Program yang mendapatkan dukungan dalam bentuk fully funded accommodation dari pemerintah Jepang ini juga menjadi kekuatan dalam mempersiapkan solusi kesehatan inovatif. Dengan fokus pada tantangan yang semakin mendesak, program ini ditujukan untuk menciptakan solusi menghadapi perubahan demografis yang signifikan.
Berbagi pengalaman selama kunjungan ke Negeri Samurai, Dion Setiawan, salah satu dari sepuluh mahasiswa beruntung yang terpilih sebagai penerima pendanaan Sakura Science Program. Mereka ditantang untuk merancang citra medis dan komputasi fisik yang terbagi dalam empat tim untuk menginisiasi perancangan sistem komputer berbasis Artificial Intelligence (AI).

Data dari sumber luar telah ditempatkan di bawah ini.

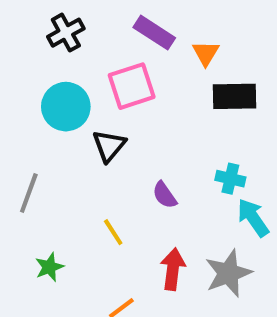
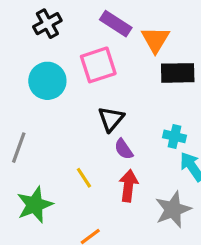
orange triangle: (206, 53) -> (155, 40), size x1.4
black triangle: (109, 146) -> (111, 119), moved
green star: (49, 267) -> (35, 205), size x1.6
red arrow: (173, 269) -> (128, 186), moved

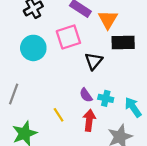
black triangle: (111, 119) -> (94, 61), moved
cyan cross: (175, 136) -> (106, 98), moved

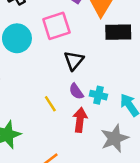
black triangle: (94, 61) -> (74, 61), moved
yellow line: (59, 115) -> (50, 104), moved

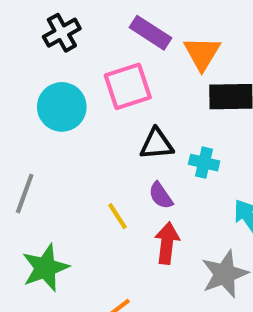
black triangle: (74, 61) -> (157, 144), turned 45
cyan cross: (98, 95) -> (204, 163), moved

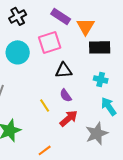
cyan cross: (204, 163) -> (101, 79), moved
red arrow: (167, 243) -> (69, 118), turned 42

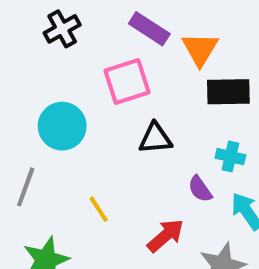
cyan circle: (18, 52) -> (62, 126), moved
purple semicircle: (66, 95) -> (200, 189), moved
yellow line: (45, 105) -> (99, 209), moved

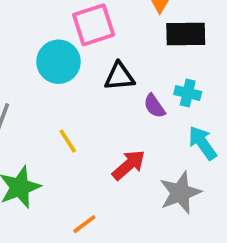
cyan circle: (62, 126) -> (58, 62), moved
purple semicircle: (200, 189) -> (154, 106), moved

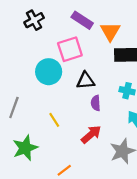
purple semicircle: (154, 106) -> (96, 103), moved, turned 32

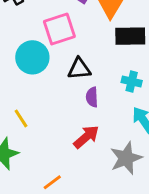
yellow line: (54, 120) -> (21, 118), moved

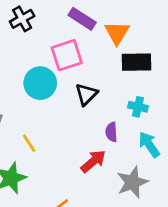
black triangle: (79, 69) -> (86, 94), turned -40
purple semicircle: (92, 97) -> (111, 132), moved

Oleh karena itu, Dion menggarisbawahi pentingnya memiliki pemahaman yang kuat tentang program-program studi luar negeri yang ditawarkan oleh institusi, khususnya ITS. “Tiap universitas pasti mendorong sesama mahasiswa untuk aktif mencari informasi tentang peluang tersebut dan untuk berani mencoba. Lebih baik mencoba daripada kalah sebelum perang,” tambah mahasiswa Departemen Teknik Elektro ITS ini.
Hery berharap, kegiatan ini bisa menjadi sebuah bab buku yang akan mencerminkan pengalaman budaya yang mahasiswa dapatkan dan pengetahuan teknologi yang mereka kumpulkan. Dengan harapan lebih lanjut, bab buku tersebut dapat menjadi panduan berharga bagi program serupa di tahun-tahun mendatang.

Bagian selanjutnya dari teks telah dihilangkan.